For fans who had a glimpse of Clayton Kershaw throwing in the Freeway Series opener on Friday night, they saw exactly how good the Dodgers’ rotation has the potential to be. Kersh threw a season-high seven innings, which topped the effort of his 2020 debut when he threw 5-2/3 frames of three-hit ball against the Diamondbacks.
Sandwiched in between those two starts, though, was Kershaw’s outing against the Giants when he served up four earned runs on seven hits—three of which were long balls—reminding onlookers of his susceptibility to the long ball and revealing that he was certainly not untouchable. However, the fact that he has been topping out at 94 MPH on the radar gun regularly suggests he might be approaching his old form.
The chief determining factor of how far the Dodgers go this year may conceivably lie on the shoulders of Walker Buehler. Among the six starters the Dodgers have rotated this season, Buehler has the highest ERA at 4.40 and has issued a team-high eight walks after having limited action during camp. Nevertheless, those who know the young righty realize how good he can be, particularly in the playoffs.
Of course, most pundits will say that it’s still a bit to early to look towards the postseason, but there’s no question front offices across the majors are doing just that, right at this second. With the 2020 trade deadline rolling around in just two weeks, teams will need to figure out which upgrades they need to make—if any—to prepare themselves for the stretch run of 2020.
The big question is, does the rotation of the Dodgers have enough talent to go the distance without any major additions?
We all know what Kersh and Buehler can do (if they’re healthy), but how does the remainder of the supporting cast fit into the picture?
Believe it or not, lefty Julio Urias has the lowest ERA among all the teams starters and has the second-most innings pitched, but some pundits may have him on the fringe of a prospective four-man postseason rotation. Ross Stripling has been the workhorse of the team’s starting crew so far this season, but there have been a handful of innings when his effectiveness has completely backfired. Realistically, Dustin May might have the best pure stuff on the entire Los Angeles staff, but the main concern right now lies with how long it will take before he can put everything together during an outing and string several of those outings together.
Statistic-wise, despite leading the entire majors in team ERA, the collective starting rotation of the Dodgers is second in the National League and third in the majors with a 3.12 ERA behind the Indians and the Cubs.
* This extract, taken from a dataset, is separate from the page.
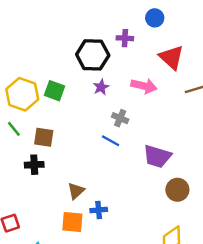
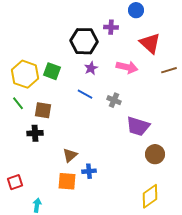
gray cross: (120, 118) -> (114, 100), moved
blue line: (111, 141) -> (85, 94), moved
On paper, it’s tough to imagine that a starting trio of Jon Lester, Yu Darvish and Kyle Hendricks could stand up to any three the Dodgers roll out, but we’ll see how the Chicago crew looks by the time October rolls around. Kyle Freeland and German Marquez have been standing tall in Colorado, but we’re all aware of the toll Coors Field can take on a starting arm with a little mileage.
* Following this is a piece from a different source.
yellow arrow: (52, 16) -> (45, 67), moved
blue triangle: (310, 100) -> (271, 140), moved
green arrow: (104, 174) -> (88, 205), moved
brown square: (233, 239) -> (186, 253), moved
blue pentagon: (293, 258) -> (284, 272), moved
With Stephen Strasburg headed to the injured list with a nerve injury in his hand, the Nats’ rotation is in the middle of the pack with Max Scherzer and Patrick Corbin carrying the load, although many of us know exactly how far two quality pitchers can carry a team through the postseason if they’re indeed healthy.
To answer the question posed in the title, the Dodgers’ rotation is the envy of a good portion of their rival clubs across the league, and there’s no doubt that their starting five is as good as any in the majors. The problem right now is trying to determine if it’s decent enough to carry the team to a World Championship without any upgrades.
Especially if the offense decides to go to sleep for any extended period of time.